Trust: A fiduciary relationship in which one party (the trustor or person who creates the trust), gives another party (the trustee or person in charge of the trust), the right to hold title to assets for the benefit of a third party, the beneficiary. Trusts are established to provide legal protection for the trustor’s assets, for example, to avoid or reduce inheritance or estate taxes.

Family Trust and its 3 Components: By understanding the behaviours that underlie trust, leaders are better able to elevate the level of trust that others feel toward them. Here are the three elements.
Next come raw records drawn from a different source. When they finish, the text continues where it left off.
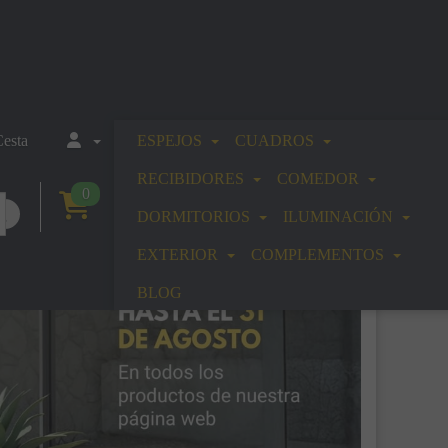
esta
ESPEJOS
CUADROS
RECIBIDORES
COMEDOR
0
DORMITORIOS
ILUMINACIÓN
EXTERIOR
COMPLEMENTOS
BLOG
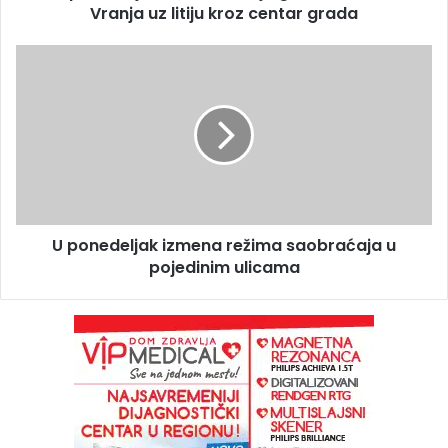
Vranja uz litiju kroz centar grada
U ponedeljak izmena režima saobraćaja u
pojedinim ulicama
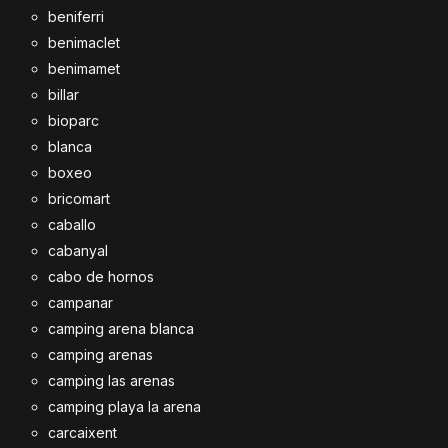
beniferri
benimaclet
benimamet
billar
bioparc
blanca
boxeo
bricomart
caballo
cabanyal
cabo de hornos
campanar
camping arena blanca
camping arenas
camping las arenas
camping playa la arena
carcaixent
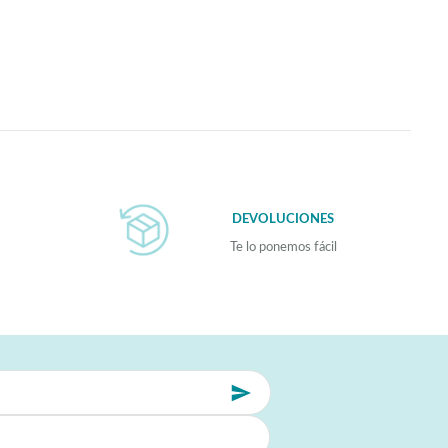
DEVOLUCIONES
Te lo ponemos fácil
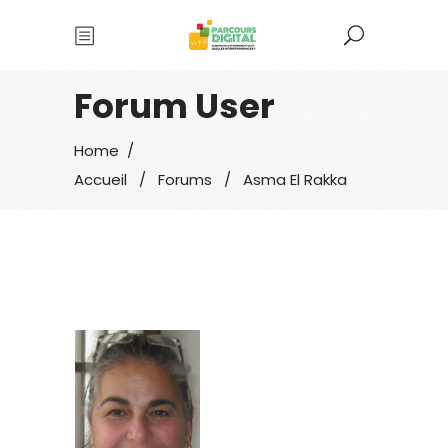
Forum User
Home
/
Accueil
/
Forums
/
Asma El Rakka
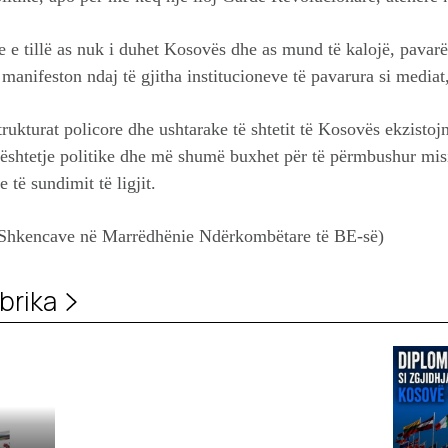
e e tillë as nuk i duhet Kosovës dhe as mund të kalojë, pavarë
 manifeston ndaj të gjitha institucioneve të pavarura si mediat
trukturat policore dhe ushtarake të shtetit të Kosovës ekzisto
ështetje politike dhe më shumë buxhet për të përmbushur misi
të sundimit të ligjit.
e Shkencave në Marrëdhënie Ndërkombëtare të BE-së)
brika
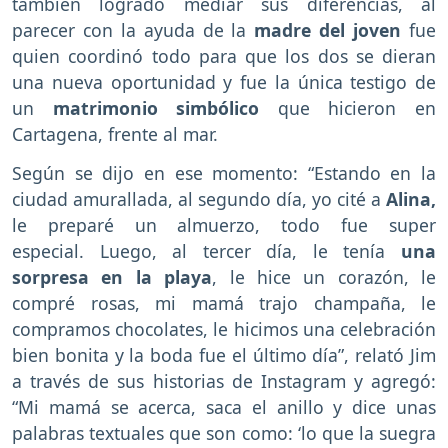
también logrado mediar sus diferencias, al
parecer con la ayuda de la
madre del joven
fue
quien coordinó todo para que los dos se dieran
una nueva oportunidad y fue la única testigo de
un
matrimonio simbólico
que hicieron en
Cartagena, frente al mar.
Según se dijo en ese momento: “Estando en la
ciudad amurallada, al segundo día, yo cité a
Alina,
le preparé un almuerzo, todo fue super
especial. Luego, al tercer día, le tenía
una
sorpresa en la playa
, le hice un corazón, le
compré rosas, mi mamá trajo champaña, le
compramos chocolates, le hicimos una celebración
bien bonita y la boda fue el último día”, relató Jim
a través de sus historias de Instagram y agregó:
“Mi mamá se acerca, saca el anillo y dice unas
palabras textuales que son como: ‘lo que la suegra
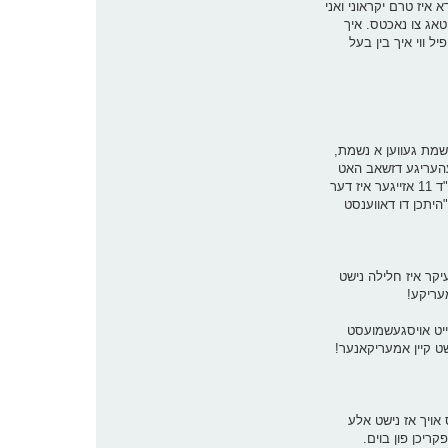
א איז טרם יקראוני ואני
טאג צו נאכטס. איך
 מיין קאפ איז קלאר, און איך פיל ווי איך בין בעל
לא! אוי איז די נשמת געווען א נשמת,
געהעריגע דזשאב האט
ער נישט, אבער קיין בן תורה איז ער אויך נישט.... און איך דערמאן מיך אז פראיגע חאגע ווען איך האב נישט געארבעט, און איך בין נאך געווען אין ביהמ"ד 11 אזייגער איז דער
היתכן דו דאווענסט
יקר איז חלילה נישט
מעריקע!
רייט אויסגעשמועסט
שט קיין אמעריקאנער!
ס אויך אז נישט אלע
 אראפקריכן פון בוים.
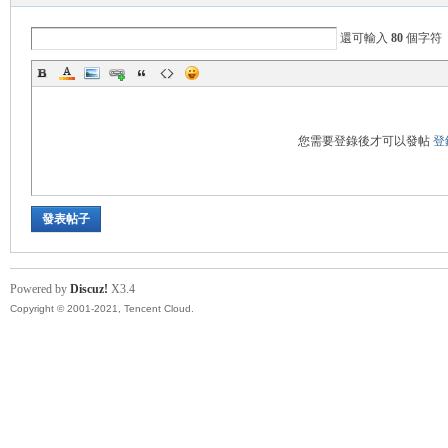
帶
還可輸入
80
個字符
您需要登錄後才可以發帖
登
發表帖子
Powered by
Discuz!
X3.4
Copyright © 2001-2021, Tencent Cloud.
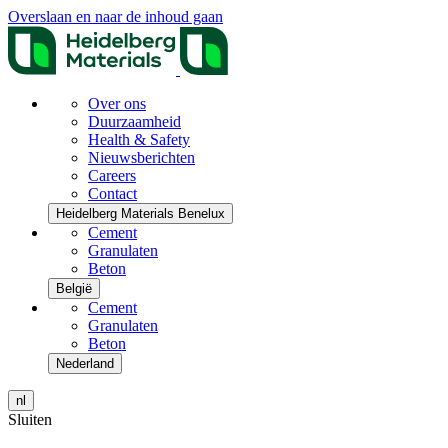
Overslaan en naar de inhoud gaan
Over ons
Duurzaamheid
Health & Safety
Nieuwsberichten
Careers
Contact
Heidelberg Materials Benelux
Cement
Granulaten
Beton
België
Cement
Granulaten
Beton
Nederland
nl
Sluiten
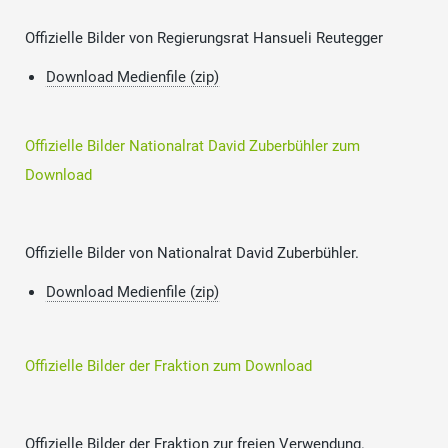
Offizielle Bilder von Regierungsrat Hansueli Reutegger
Download Medienfile (zip)
Offizielle Bilder Nationalrat David Zuberbühler zum
Download
Offizielle Bilder von Nationalrat David Zuberbühler.
Download Medienfile (zip)
Offizielle Bilder der Fraktion zum Download
Offizielle Bilder der Fraktion zur freien Verwendung.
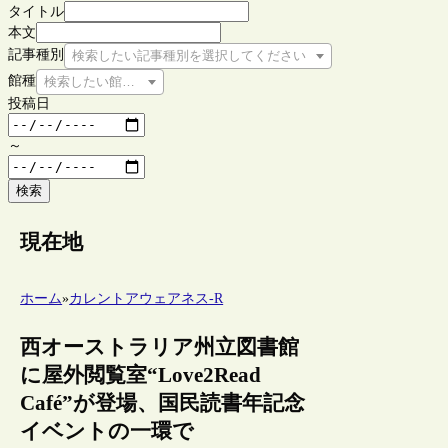
タイトル
本文
記事種別
検索したい記事種別を選択してください
館種
検索したい館種を選択してください
投稿日
～
検索
現在地
ホーム
»
カレントアウェアネス-R
西オーストラリア州立図書館
に屋外閲覧室“Love2Read
Café”が登場、国民読書年記念
イベントの一環で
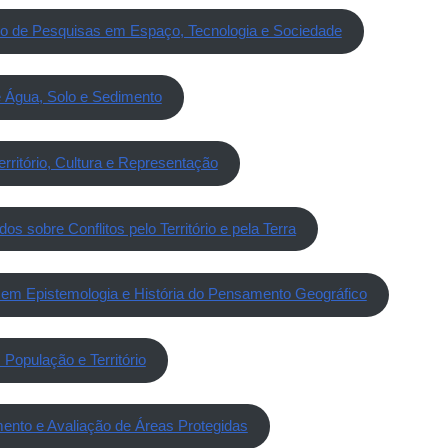
io de Pesquisas em Espaço, Tecnologia e Sociedade
e Água, Solo e Sedimento
erritório, Cultura e Representação
os sobre Conflitos pelo Território e pela Terra
em Epistemologia e História do Pensamento Geográfico
População e Território
ento e Avaliação de Áreas Protegidas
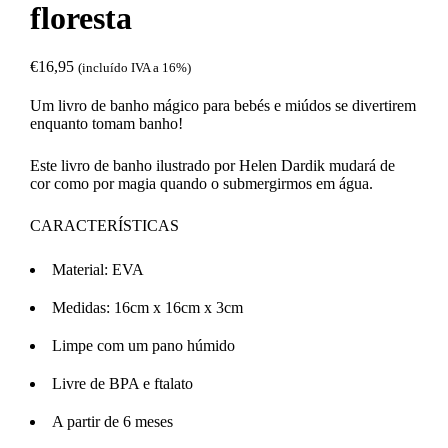
floresta
€
16,95
(incluído IVA a 16%)
Um livro de banho mágico para bebés e miúdos se divertirem
enquanto tomam banho!
Este livro de banho ilustrado por Helen Dardik mudará de
cor como por magia quando o submergirmos em água.
CARACTERÍSTICAS
Material: EVA
Medidas: 16cm x 16cm x 3cm
Limpe com um pano húmido
Livre de BPA e ftalato
A partir de 6 meses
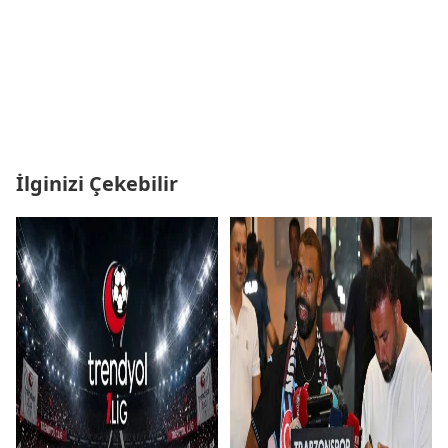
İlginizi Çekebilir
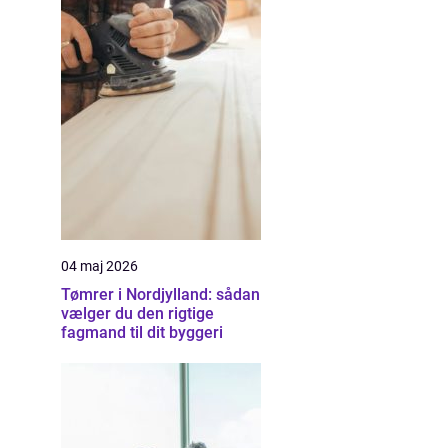
04 maj 2026
Tømrer i Nordjylland: sådan
vælger du den rigtige
fagmand til dit byggeri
  • Positive Relationships – Trust is in part based on the extent to which a leader is able to create positive relationships with other people and groups.
  • Good Judgement/Expertise – Another factor in whether people trust a leader is the extent to which a leader is well-informed and knowledgeable. They must understand the technical aspects of the work as well as have a depth of experience.
  • Consistency – The final element of trust is the extent to which leaders walk their talk and do what they say they will do.

Types of Owners

  • Operating Owner: Involved in the day-to-day operations.
  • Governing Owner: An active overseer but not involved.
  • Active Owner: Not employed and take a genuine interest.
  • Passive Owner: Collect dividends and make no conscious decision to stay an owner.
  • Investor Owner: Like a passive owner, but if satisfied with the returns then makes a conscious decision to retain ownership.
  • Proud Owner: Not knowledgeable about the business or engaged in it, and still proud to be an owner.
  • Good Owner: Works on the business, not in the business.

Types of Ownership Structures

  • Controlling owner: The advantage is there is one owner.  Decisions are made quick. There is no one else to be accountable to.  On the other hand, there can be great issues passing the baton, letting go and passing ownership on.
  • Sibling partnership: There must be an understanding of the different way to make decisions. Siblings must also understand where they are in the Three Circle Model. A good practice is to give opportunity to siblings to make little decisions together to build confidence for when big decisions need to be made.
  • Cousin consortium: At this stage the family is bigger than any one individual.  This stage of ownership works best when there is a focus on the collective and there is a level of humbleness amongst the individuals.
  • Family Syndicate: Once the ownership passes down beyond the immediate cousins, to persons related by more distant relationships, the ownership is referred to as a family syndicate.

Wealth Integration: The family must recognize the importance of building the family wealth over each generation, including all the different asset classes comprising the family enterprise.